Mr Les Johnson (HUGHES, NEW SOUTH WALES) (Minister for Housing) - I move:

That the Bill be now read a second time.

This Bill and 2 Bills that I shall be introducing shortly - the States Grants (Housing) Bill 1973 and the States Grants (Housing Assistance) Bill 1973 - are inter-related. The purpose of the Housing Agreement Bill 1973 is to obtain parliamentary approval for the Commonwealth to execute an agreement with each State that will be substantially in accordance with the form contained in the Schedule to this Bill. The Agreement provides that, during each of the 5 years commencing in 1973-74, the Commonwealth will make advances at low rates of interest to the States for welfare housing purposes. Unlike the housing assistance offered to the States by the former Government, we propose, and the Agreement provides, that our assistance will henceforth be directed towards those families and persons most in need of it. No less than 85 per cent of the family homes to be built by State housing authorities with our advances will be allocated to families where the average gross weekly income of the main bread-winner - exclusive of any overtime and child endowment payments - does not exceed 85 per cent of average weekly earnings per employed male unit as defined in the Agreement. Where the family includes more than 2 children, this will be increased by $2 per week for each child beyond the second. Those eligible will be mainly the lower income families who are paying too high a proportion of their incomes in private rents or are living in unsatisfactory accommodation. The State housing authorities may also use our advances to build homes for couples without dependants where the main breadwinner is an aged person or an invalid with a gross weekly income that does not exceed about 60 per cent of average weekly earnings. A single aged person or an invalid will also be eligible to obtain a housing authority unit where his or her income does not exceed 40 per cent of average weekly earnings.

These families and persons include the majority of those in need of decent accommodation at a modest price. We are determined to ensure that more of this type of accommodation will be built by the State housing authorities than has been built in recent years. To take into account the high cost of constructing a home in some remote areas of Australia and in areas where incomes are on average far higher than in the capital cities, the Minister may approve for those areas somewhat higher needs tests than those that will apply generally throughout the States. To those who will claim that the needs tests to be applied by State housing authorities are too restrictive, our reply is that those most in need of housing assistance, certainly the majority of applicants on the waiting lists of the States, are persons with relatively low incomes, and that, even with expanded government home building programs, it will be some years before the housing needs of all these persons are met. It is, of course, open to any State to use portion of its approved borrowings or semi-governmental borrowings to build homes for those less in need. The emphasis of our assistance is on the needy.

I wish to make it perfectly clear, Mr Speaker, that despite this emphasis there is no thought that a person who has been allocated accommodation by a State housing authority will be asked to vacate his dwelling if his income subsequently rises above the needs test level. There is absolutely no truth in statements that have been made to this effect. Those statements have emanated especially in Victoria during the current Victorian election campaign.
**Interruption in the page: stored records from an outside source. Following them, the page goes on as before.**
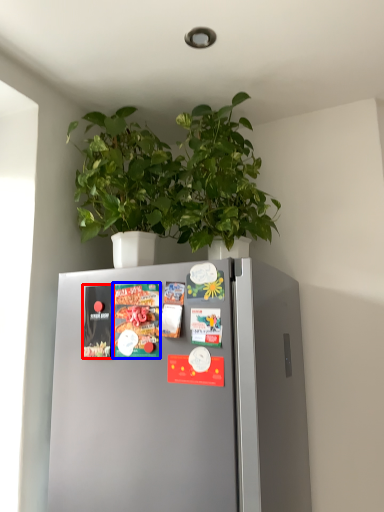 Question: Which point is closer to the camera, magazine (highlighted by a red box) or magazine (highlighted by a blue box)?

Choices:
 (A) magazine
 (B) magazine

Answer: (B) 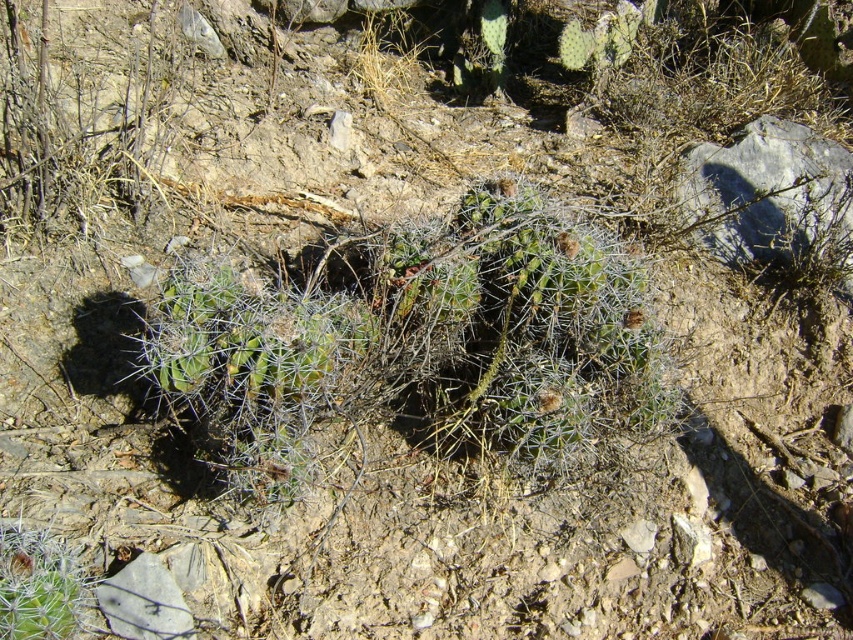 You are a desert explorer trying to locate a hidden oasis. You see two cacti in the center of the desert scene. According to the map, the oasis is located behind the cactus that is closer to the front. Which cactus should you approach first, the spiky green cactus at center or the green spiny cactus at center?

The spiky green cactus at center is positioned over the green spiny cactus at center, meaning it is closer to the front. Therefore, you should approach the spiky green cactus at center first to find the oasis behind it.

You are standing in the desert scene and want to walk from the point at coordinates point (165, 404) to the point at coordinates point (80, 609). Which direction should you face to move towards the second point?

You should face towards the lower right direction because point (80, 609) is closer to the camera than point (165, 404), meaning it is located further away in the lower right direction.

In the scene shown: You are a desert explorer who needs to identify the largest cactus in the scene. According to the image, which one is bigger between the spiky green cactus at center and the green spiny cactus at center?

The spiky green cactus at center is larger in size than the green spiny cactus at center, so the spiky green cactus at center is the bigger one. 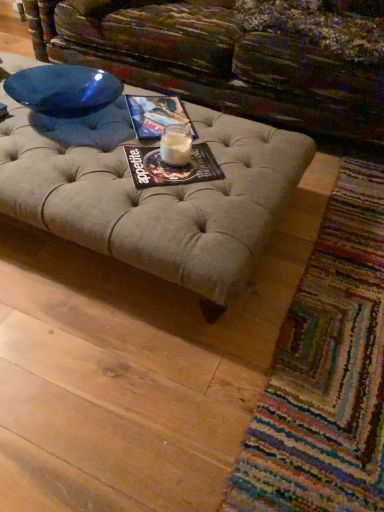 What is the approximate height of multicolored woven mat at lower right?

multicolored woven mat at lower right is 1.91 inches tall.

In order to face multicolored woven mat at lower right, should I rotate leftwards or rightwards?

It's best to rotate right around 21.295 degrees.

In order to click on white glass candle at center in this screenshot , I will do `click(176, 145)`.

You are a GUI agent. You are given a task and a screenshot of the screen. Output one action in this format:
    pyautogui.click(x=<x>, y=<y>)
    Task: Click on the matte paper magazine at center, the 1th magazine positioned from the front
    The height and width of the screenshot is (512, 384).
    Given the screenshot: What is the action you would take?
    pyautogui.click(x=171, y=167)

Is multicolored woven mat at lower right closer to camera compared to matte paper magazine at center, positioned as the 1th magazine in top-to-bottom order?

Yes, the depth of multicolored woven mat at lower right is less than that of matte paper magazine at center, positioned as the 1th magazine in top-to-bottom order.

Which of these two, multicolored woven mat at lower right or matte paper magazine at center, positioned as the 1th magazine in top-to-bottom order, is thinner?

matte paper magazine at center, positioned as the 1th magazine in top-to-bottom order, is thinner.

Find the location of a particular element. The width and height of the screenshot is (384, 512). mat in front of the matte paper magazine at center, positioned as the second magazine in front-to-back order is located at coordinates [x=326, y=371].

Is the position of matte paper magazine at center, the first magazine from the back, less distant than that of multicolored woven mat at lower right?

That is False.

Which of these two, matte paper magazine at center, positioned as the second magazine in front-to-back order, or multicolored woven mat at lower right, stands taller?

multicolored woven mat at lower right is taller.

Would you say matte paper magazine at center, the first magazine from the back, is outside multicolored woven mat at lower right?

matte paper magazine at center, the first magazine from the back, lies outside multicolored woven mat at lower right's area.

Is the surface of white glass candle at center in direct contact with matte paper magazine at center, positioned as the second magazine in front-to-back order?

No, white glass candle at center is not with matte paper magazine at center, positioned as the second magazine in front-to-back order.

Is white glass candle at center turned away from matte paper magazine at center, the 2th magazine in the bottom-to-top sequence?

No, white glass candle at center's orientation is not away from matte paper magazine at center, the 2th magazine in the bottom-to-top sequence.

Is white glass candle at center situated inside matte paper magazine at center, the 2th magazine in the bottom-to-top sequence, or outside?

white glass candle at center is not inside matte paper magazine at center, the 2th magazine in the bottom-to-top sequence, it's outside.

Between white glass candle at center and matte paper magazine at center, positioned as the second magazine in front-to-back order, which one appears on the left side from the viewer's perspective?

Positioned to the left is matte paper magazine at center, positioned as the second magazine in front-to-back order.

From a real-world perspective, which object rests below the other?

In real-world perspective, multicolored woven mat at lower right is lower.

Who is taller, matte paper magazine at center, the 1th magazine positioned from the front, or multicolored woven mat at lower right?

With more height is multicolored woven mat at lower right.

In the image, is matte paper magazine at center, the 2th magazine when ordered from top to bottom, on the left side or the right side of multicolored woven mat at lower right?

From the image, it's evident that matte paper magazine at center, the 2th magazine when ordered from top to bottom, is to the left of multicolored woven mat at lower right.

From the image's perspective, relative to multicolored woven mat at lower right, is matte paper magazine at center, the 2th magazine when ordered from top to bottom, above or below?

matte paper magazine at center, the 2th magazine when ordered from top to bottom, is situated higher than multicolored woven mat at lower right in the image.

Considering the relative sizes of matte paper magazine at center, the 1th magazine positioned from the front, and matte paper magazine at center, the 2th magazine in the bottom-to-top sequence, in the image provided, is matte paper magazine at center, the 1th magazine positioned from the front, shorter than matte paper magazine at center, the 2th magazine in the bottom-to-top sequence,?

Yes, matte paper magazine at center, the 1th magazine positioned from the front, is shorter than matte paper magazine at center, the 2th magazine in the bottom-to-top sequence.

Is matte paper magazine at center, which ranks as the first magazine in bottom-to-top order, not near matte paper magazine at center, positioned as the second magazine in front-to-back order?

matte paper magazine at center, which ranks as the first magazine in bottom-to-top order, is near matte paper magazine at center, positioned as the second magazine in front-to-back order, not far away.

Where is `magazine beneath the matte paper magazine at center, the 2th magazine in the bottom-to-top sequence (from a real-world perspective)`? Image resolution: width=384 pixels, height=512 pixels. magazine beneath the matte paper magazine at center, the 2th magazine in the bottom-to-top sequence (from a real-world perspective) is located at coordinates (171, 167).

From a real-world perspective, which is physically above, matte paper magazine at center, the 1th magazine positioned from the front, or matte paper magazine at center, the 2th magazine in the bottom-to-top sequence?

In real-world perspective, matte paper magazine at center, the 2th magazine in the bottom-to-top sequence, is above.

Can you confirm if matte paper magazine at center, the first magazine from the back, is positioned to the left of white glass candle at center?

Indeed, matte paper magazine at center, the first magazine from the back, is positioned on the left side of white glass candle at center.

From a real-world perspective, is matte paper magazine at center, positioned as the second magazine in front-to-back order, under white glass candle at center?

Indeed, from a real-world perspective, matte paper magazine at center, positioned as the second magazine in front-to-back order, is positioned beneath white glass candle at center.

From the image's perspective, is matte paper magazine at center, the first magazine from the back, located above white glass candle at center?

Yes, from the image's perspective, matte paper magazine at center, the first magazine from the back, is on top of white glass candle at center.

Is matte paper magazine at center, positioned as the 1th magazine in top-to-bottom order, spatially inside white glass candle at center, or outside of it?

matte paper magazine at center, positioned as the 1th magazine in top-to-bottom order, cannot be found inside white glass candle at center.

Is matte paper magazine at center, the first magazine from the back, touching matte paper magazine at center, the 1th magazine positioned from the front?

No, matte paper magazine at center, the first magazine from the back, is not touching matte paper magazine at center, the 1th magazine positioned from the front.

Can you confirm if matte paper magazine at center, positioned as the 1th magazine in top-to-bottom order, is thinner than matte paper magazine at center, arranged as the 2th magazine when viewed from the back?

In fact, matte paper magazine at center, positioned as the 1th magazine in top-to-bottom order, might be wider than matte paper magazine at center, arranged as the 2th magazine when viewed from the back.

From a real-world perspective, which is physically below, matte paper magazine at center, positioned as the 1th magazine in top-to-bottom order, or matte paper magazine at center, arranged as the 2th magazine when viewed from the back?

matte paper magazine at center, arranged as the 2th magazine when viewed from the back, from a real-world perspective.

Locate an element on the screen. mat that appears below the matte paper magazine at center, positioned as the second magazine in front-to-back order (from a real-world perspective) is located at coordinates (326, 371).

Find the location of a particular element. The width and height of the screenshot is (384, 512). mat located on the right of matte paper magazine at center, the 2th magazine in the bottom-to-top sequence is located at coordinates (326, 371).

When comparing their distances from matte paper magazine at center, the 2th magazine when ordered from top to bottom, does matte paper magazine at center, positioned as the second magazine in front-to-back order, or white glass candle at center seem closer?

white glass candle at center is closer to matte paper magazine at center, the 2th magazine when ordered from top to bottom.

Based on their spatial positions, is multicolored woven mat at lower right or matte paper magazine at center, the 2th magazine when ordered from top to bottom, closer to white glass candle at center?

matte paper magazine at center, the 2th magazine when ordered from top to bottom, lies closer to white glass candle at center than the other object.

Which object lies nearer to the anchor point white glass candle at center, multicolored woven mat at lower right or matte paper magazine at center, the 2th magazine in the bottom-to-top sequence?

matte paper magazine at center, the 2th magazine in the bottom-to-top sequence, lies closer to white glass candle at center than the other object.

Estimate the real-world distances between objects in this image. Which object is closer to multicolored woven mat at lower right, matte paper magazine at center, the 2th magazine when ordered from top to bottom, or white glass candle at center?

matte paper magazine at center, the 2th magazine when ordered from top to bottom.

From the picture: Looking at the image, which one is located further to matte paper magazine at center, the 1th magazine positioned from the front, matte paper magazine at center, the 2th magazine in the bottom-to-top sequence, or multicolored woven mat at lower right?

Based on the image, multicolored woven mat at lower right appears to be further to matte paper magazine at center, the 1th magazine positioned from the front.

When comparing their distances from matte paper magazine at center, positioned as the 1th magazine in top-to-bottom order, does white glass candle at center or matte paper magazine at center, the 1th magazine positioned from the front, seem closer?

Based on the image, white glass candle at center appears to be nearer to matte paper magazine at center, positioned as the 1th magazine in top-to-bottom order.

Based on their spatial positions, is matte paper magazine at center, the first magazine from the back, or multicolored woven mat at lower right closer to white glass candle at center?

Based on the image, matte paper magazine at center, the first magazine from the back, appears to be nearer to white glass candle at center.

When comparing their distances from matte paper magazine at center, which ranks as the first magazine in bottom-to-top order, does multicolored woven mat at lower right or matte paper magazine at center, the first magazine from the back, seem closer?

matte paper magazine at center, the first magazine from the back.

Locate an element on the screen. candle holder between matte paper magazine at center, the first magazine from the back, and matte paper magazine at center, the 2th magazine when ordered from top to bottom, from top to bottom is located at coordinates (176, 145).

Find the location of a particular element. This screenshot has height=512, width=384. candle holder between matte paper magazine at center, the first magazine from the back, and multicolored woven mat at lower right, in the horizontal direction is located at coordinates (176, 145).

This screenshot has width=384, height=512. What are the coordinates of `candle holder between matte paper magazine at center, the 1th magazine positioned from the front, and multicolored woven mat at lower right` in the screenshot? It's located at (176, 145).

Find the location of a particular element. This screenshot has height=512, width=384. magazine located between matte paper magazine at center, the first magazine from the back, and multicolored woven mat at lower right in the left-right direction is located at coordinates (171, 167).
Subject to the granting of priorities in cases of urgent need, dwellings provided with our advances shall be allocated to persons in the order in which their applications are lodged or accepted by the housing authority. The Agreement also provides that each State will ensure that the number of family dwellings allocated by its housing authority to families who satisfy the needs test shall not be less than the total number of family dwellings built with our advances and become available during the year for allocation for the first time, and 25 per cent of the number of family dwellings constructed by the States with financial assistance under this and. previous Commonwealth-State Housing Agreements that become available during the year for re-allocation.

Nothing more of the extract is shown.